-
Keys in DBMS
KEYS in DBMS is an attribute or set of attributes which helps you to identify a row(tuple) in a relation(table)
-
Primary key
Primary key is a set of one or more columns of a table that uniquely identify a record in a database table. It can not accept null, duplicate values.
-
Candidate key
A Candidate Key is a set of one or more columns that can identify a record uniquely in a table. There can be multiple Candidate Keys in one table. Only one Candidate Key can be Primary Key
-
Unique key
A unique key is a set of one or more columns of a table that uniquely identify a record in a database table. It is like Primary key but it can accept only one null value and it cannot have duplicate values
-
Alternate key
An Alternate key is a key that can be work as a primary key. Basically, it is a candidate key that currently is not a primary key.

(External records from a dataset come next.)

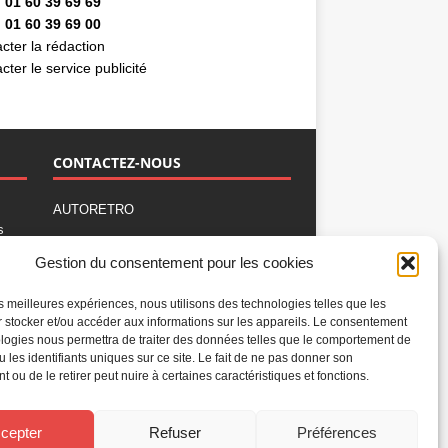
 01 60 39 69 69
 01 60 39 69 00
cter la rédaction
cter le service publicité
CONTACTEZ-NOUS
AUTORETRO
s
,
BP 40419
Gestion du consentement pour les cookies
77309 Fontainebleau Cedex
Tél : 01 60 39 69 69
les meilleures expériences, nous utilisons des technologies telles que les
Fax: 01 60 39 69 00
 stocker et/ou accéder aux informations sur les appareils. Le consentement
logies nous permettra de traiter des données telles que le comportement de
Nous contacter par email
u les identifiants uniques sur ce site. Le fait de ne pas donner son
Mentions légales
 ou de le retirer peut nuire à certaines caractéristiques et fonctions.
Politique de confidentialité
Gestion des cookies
cepter
Refuser
Préférences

Example: In a table, RollNo and EnrollNo become Alternate Keys when we define ID as Primary Key.
-
Super key
Super key is a set of one or more than one keys that can be used to identify a record uniquely in a table. Example: Primary key, Unique key, Alternate key are a subset of Super Keys.
-
Composite/Compound Key
Composite Key is a combination of more than one fields/columns of a table. It can be a Candidate key, Primary key.
-
Foreign Key
Foreign Key is a field in a database table that is Primary key in another table
-
SQL Joins
SQL Join statement is used to combine data or rows from two or more tables based on a common field between them.
-
INNER JOIN
The INNER JOIN keyword selects all rows from both the tables as long as the condition satisfies
SELECT cr.CountryName, ct.ContinentName FROM Country cr INNER JOIN Continent ct ON ct.ContinentId = cr.ContinentId;
Result:
-
LEFT JOIN
The LEFT JOIN returns all the rows of the table on the left side of the join and matching rows for the table on the right side of join.

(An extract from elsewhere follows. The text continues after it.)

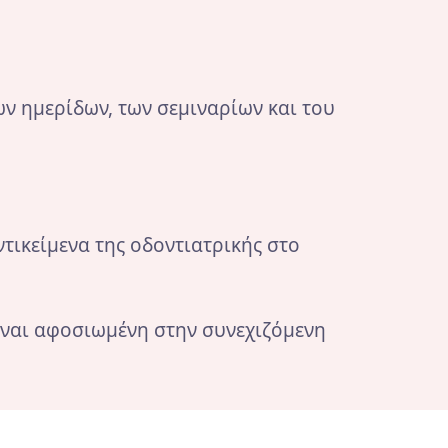
ν ημερίδων, των σεμιναρίων και του
αντικείμενα της οδοντιατρικής στο
 είναι αφοσιωμένη στην συνεχιζόμενη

SELECT cr.CountryName, ct.ContinentName FROM Country cr LEFT JOIN Continent ct ON ct.ContinentId = cr.ContinentId;
Result:
-
RIGHT JOIN
The RIGHT JOIN returns all the rows of the table on the right side of the join and matching rows for the table on the left side of join.
SELECT cr.CountryName, ct.ContinentName FROM Country cr RIGHT JOIN Continent ct ON ct.ContinentId = cr.ContinentId;
Result:
-
FULL JOIN
The FULL JOIN returns all the rows from both the tables. The rows for which there is no matching, the result-set will contain NULL
SELECT cr.CountryName, ct.ContinentName FROM Country cr FULL JOIN Continent ct ON ct.ContinentId = cr.ContinentId;
Result:
-
CROSS JOIN
CROSS JOIN joins all the records from left table with all the records from right table. It is not based on matching any column. ON is not required. Result row count is number of records in left table multiplied by number of records in right table (Cartesian product)
SELECT cr.CountryName, ct.ContinentName FROM Country cr CROSS JOIN Continent ct ;
Result:
-
NATURAL JOIN
NATURAL JOIN is similar to INNER join but we do not need to use the ON clause during the join. SQL joins two tables based on the common column name in these two tables.
Both tables must have columns with same name and same data type. (eg: Here ContinentId)It is not allowed in MS SQL Server
SELECT cr.CountryName, ct.ContinentName FROM Country cr NATURAL JOIN Continent ct
Result:
-
SELF JOIN
SELF JOIN is when we join a table to itself. We just use the normal INNER/LEFT join to do a self join with the table having different alias name.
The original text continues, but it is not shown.